AG Dana Nessel drops charges against group arrested in University of Michigan pro-Palestinian camps
Published in News & Features
ANN ARBOR, Mich. — Officials have dropped charges against a group accused of trespassing and resisting police when police removed a pro-Palestinian student encampment at the University of Michigan last May.
“When my office made the decision to issue charges of trespassing and resisting and obstructing a police officer in this matter, we did so based on the evidence and facts of the case," Michigan Attorney General Dana Nessel said in a statement Monday. "I stand by those charges and that determination."
Nessel said despite months of hearings, a district court judge hadn't ruled whether authorities had probable cause the defendants committed the crimes with which they were charged by her office and had not ordered them to stand trial. She also said the case became "a lightning rod of contention."
“Baseless and absurd allegations of bias have only furthered this divide," she said. "The motion for recusal has been a diversionary tactic which has only served to further delay the proceedings. And now, we have learned that a public statement in support of my office from a local non-profit has been directly communicated to the court. The impropriety of this action has led us to the difficult decision to drop these charges."
Hours before Nessel issued the statement, a group of religious leaders called on her to drop the charges against pro-Palestinian activists accused of vandalizing the homes of Jewish and non-Jewish officials. They also called on the state's top law enforcement official to recuse herself from the case.
"Dana Nessel, it's time to wake up and see the harm you are doing," said Rev. Joe Summers, the retired pastor of the Episcopal Church of the Incarnation in Ann Arbor. "Drop the charges and resist the politics of domination, endless war and genocide."
More than four dozen people gathered for an 8 a.m. demonstration Monday on a grassy patch on Washtenaw Avenue at the campus of the county service center, which shares the property with the 14A District Court and the Washtenaw County Youth Center.
The Transparency, Accountability, Humanity, Reparations, Investment, Resistance (TAHRIR) Coalition, a UM student group that organized and led pro-Palestinian protests on campus against the Israel-Hamas war in Gaza, organized the event.
Summers was joined by the Rev. Jo Hatlem, pastor of the Shalom Community Church in Ann Arbor, Imam Steve Mustapha Elturk, president of the Islamic Organization of North America, and others. The speakers stood on the wet grass at a microphone and in front of a banner with the words "Drop the charges" spray-painted on it.
Hatlem said 14 members of her congregation were invited by the TAHRIR Coalition to attend a May 21, 2024, sunrise service on UM's campus when university police cleared the encampment of pro-Palestinian student groups on its Diag.
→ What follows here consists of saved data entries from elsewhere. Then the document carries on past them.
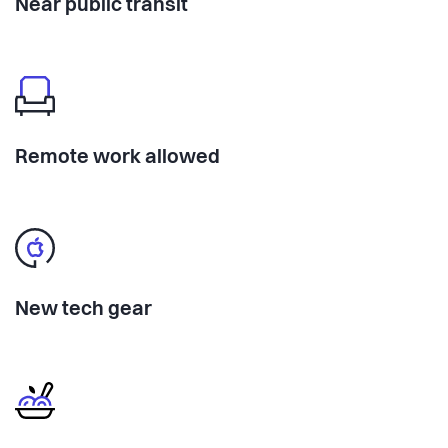
Near public transit
Remote work allowed
New tech gear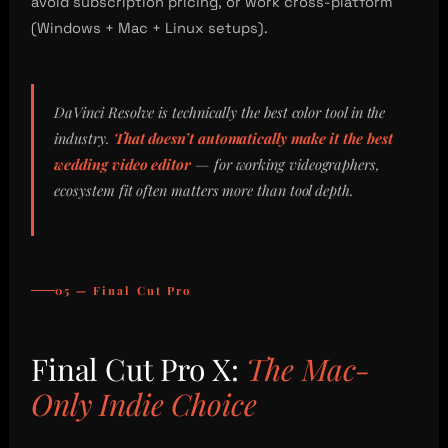
avoid subscription pricing, or work cross-platform
(Windows + Mac + Linux setups).
DaVinci Resolve is technically the best color tool in the
industry.
That doesn’t automatically make it the best
wedding video editor
— for working videographers,
ecosystem fit often matters more than tool depth.
05 — Final Cut Pro
Final Cut Pro X:
The Mac-
Only Indie Choice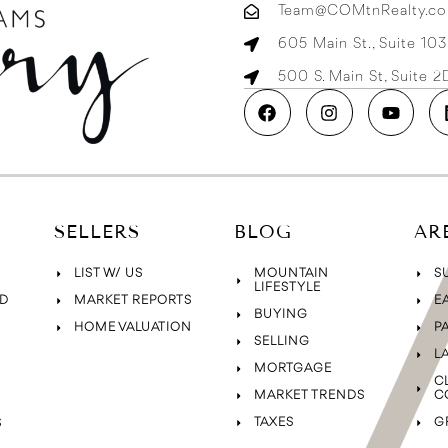
Team@COMtnRealty.c
605 Main St., Suite 10
500 S. Main St, Suite 
SELLERS
BLOG
AR
LIST W/ US
MOUNTAIN
S
LIFESTYLE
D
MARKET REPORTS
E
BUYING
HOME VALUATION
P
SELLING
L
MORTGAGE
C
MARKET TRENDS
C
TAXES
G
S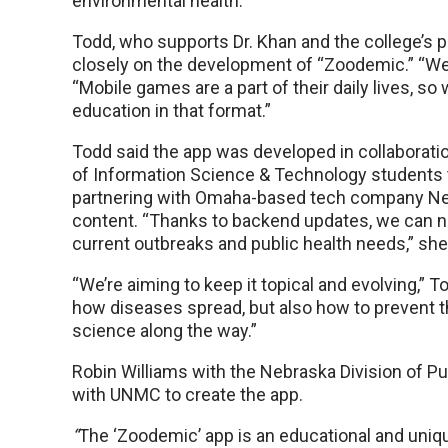
environmental health.”
Todd, who supports Dr. Khan and the college’s pu
closely on the development of “Zoodemic.” “We r
“Mobile games are a part of their daily lives, 
education in that format.”
Todd said the app was developed in collaborati
of Information Science & Technology students 
partnering with Omaha-based tech company Ne
content. “Thanks to backend updates, we can no
current outbreaks and public health needs,” she
“We’re aiming to keep it topical and evolving,” 
how diseases spread, but also how to prevent 
science along the way.”
Robin Williams with the Nebraska Division of Pub
with UNMC to create the app.
“
The ‘Zoodemic’ app is an educational and uniq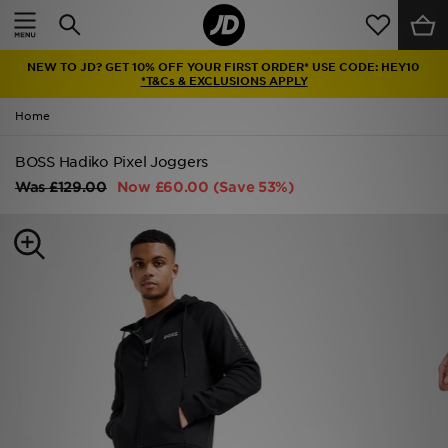
Home
NEW TO JD? GET 10% OFF YOUR FIRST ORDER* USE CODE: HEY10
Sale
*T&Cs & EXCLUSIONS APPLY
Home
Latest
BOSS Hadiko Pixel Joggers
Men
Was
£129.00
Now
£60.00
(Save 53%)
Women
Kids'
Accessories
Brands
Collections
Football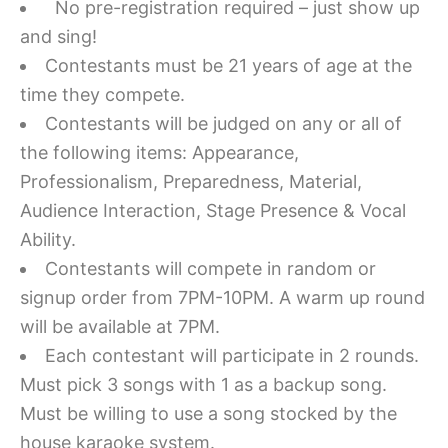
No pre-registration required – just show up
and sing!
Contestants must be 21 years of age at the
time they compete.
Contestants will be judged on any or all of
the following items: Appearance,
Professionalism, Preparedness, Material,
Audience Interaction, Stage Presence & Vocal
Ability.
Contestants will compete in random or
signup order from 7PM-10PM. A warm up round
will be available at 7PM.
Each contestant will participate in 2 rounds.
Must pick 3 songs with 1 as a backup song.
Must be willing to use a song stocked by the
house karaoke system.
Three of those members attended Monday's rally with her.
"If we are to believe Dana Nessel, those community members and students camping and peacefully assembling on the Diag are the violent ones, not the police who assaulted people with pepper spray, not the university profiting off of the death and wholesale destruction of an entire people, not prosecutors who are weaponizing our justice system," Hatlem said. "We demand that the charges are dropped."
Mustapha Elturk called the coalition members and the students who protested against UM's policies courageous.
"They are being criminalized and persecuted by the state for being what our faiths, our conscience, and our democracy require of us: Speaking truth to power," he said. "Attorney General Dana Nessel: prosecution of these young people, students who dared to criticize injustice, mirrors the darkest chapters of our nation's history. It echoes the McCarthy-era campaigns that sought to silence dissent and punish those who dared question war."
Officials with the Michigan chapter of the Council on American-Islamic Relations, or CAIR-MI, praised Nessel's decision on Monday.
"We welcome the dismissal of these excessive and retaliatory felony charges, which never should have been filed in the first place," CAIR-MI Executive Director Dawud Walid said in a statement.
"But this moment demands more. All charges stemming from this peaceful protest should be dismissed. These prosecutions appear to have been driven not by law but by a desire to silence students and community members calling for the recognition of Palestinian human rights and accountability from the University of Michigan for its investments in Israeli weapons manufacturers. The continued prosecution of these individuals is a stain on our state’s commitment to civil liberties and equal justice."